Melodia's lawyers claimed Viola had consented to a so-called fuitina ('elopement'), fleeing voluntarily to get married secretly rather than being kidnapped, but the trial (which happened in 1966) found Melodia guilty. He was sentenced to 11 years in prison, later reduced to 10 years, with a two-year period of compulsory residence in Modena. Five of his friends were acquitted, and the others received relatively mild sentences. Melodia was released from prison in 1976, and was killed on 13 April 1978 in a mafia-style execution before he could return to Sicily.

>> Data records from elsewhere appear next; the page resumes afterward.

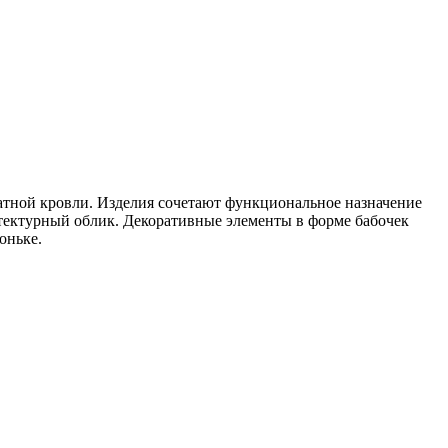
атной кровли. Изделия сочетают функциональное назначение
итектурный облик. Декоративные элементы в форме бабочек
оньке.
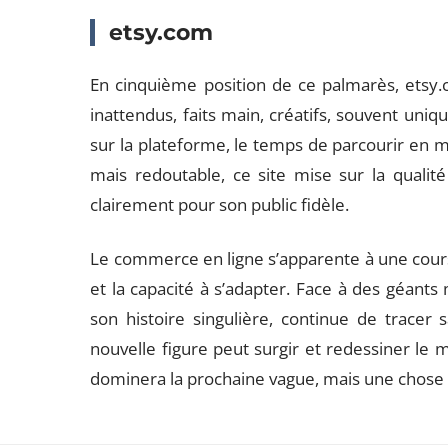
etsy.com
En cinquième position de ce palmarès, etsy.c
inattendus, faits main, créatifs, souvent uniq
sur la plateforme, le temps de parcourir en m
mais redoutable, ce site mise sur la qualité
clairement pour son public fidèle.
Le commerce en ligne s’apparente à une course 
et la capacité à s’adapter. Face à des géants
son histoire singulière, continue de tracer 
nouvelle figure peut surgir et redessiner le m
dominera la prochaine vague, mais une chose e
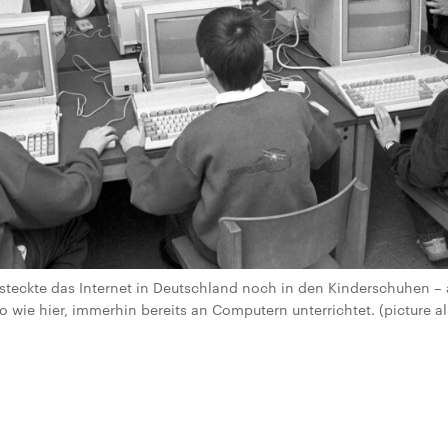
steckte das Internet in Deutschland noch in den Kinderschuhen – 
 wie hier, immerhin bereits an Computern unterrichtet. (picture al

The article of law whereby a rapist could vacate his crime by marrying his victim was not abolished until 1981. Sexual violence became a crime against the person (instead of against "public morality") only in 1996.

== Marriage and later life ==
Franca Viola married Giuseppe Ruisi in December 1968, when she was almost 21 years old. They had liked each other since childhood. Ruisi, an accountant, insisted he would have married the girl he had long loved despite threats and rumours, but had to request a firearms license after obtaining the marriage license, to protect himself and his bride-to-be. Both the Italian President Giuseppe Saragat and Pope Paul VI publicly expressed their appreciation of Franca Viola's courage and their solidarity with the couple. President Saragat sent the couple a wedding gift and the Pope received them in a private audience soon after the wedding. Viola and Ruisi would go on to have two sons and one daughter. As of 2009, the family still lived in Alcamo.

== Legacy ==
In 1970, director Damiano Damiani made the film The Most Beautiful Wife, starring Ornella Muti, based on Viola's case. In 2012, the Sicilian writer Beatrice Monroy published Viola's story under the title Niente ci fu ('There was nothing'). In 2017, a fifteen-minute film based on Viola's story, titled Viola, Franca, was a finalist in the Manhattan Short Film Festival.

The 2022 film The Girl from Tomorrow (La ragazza del futuro) directed by Marta Savina tells the story of Viola though the names and some details have been changed.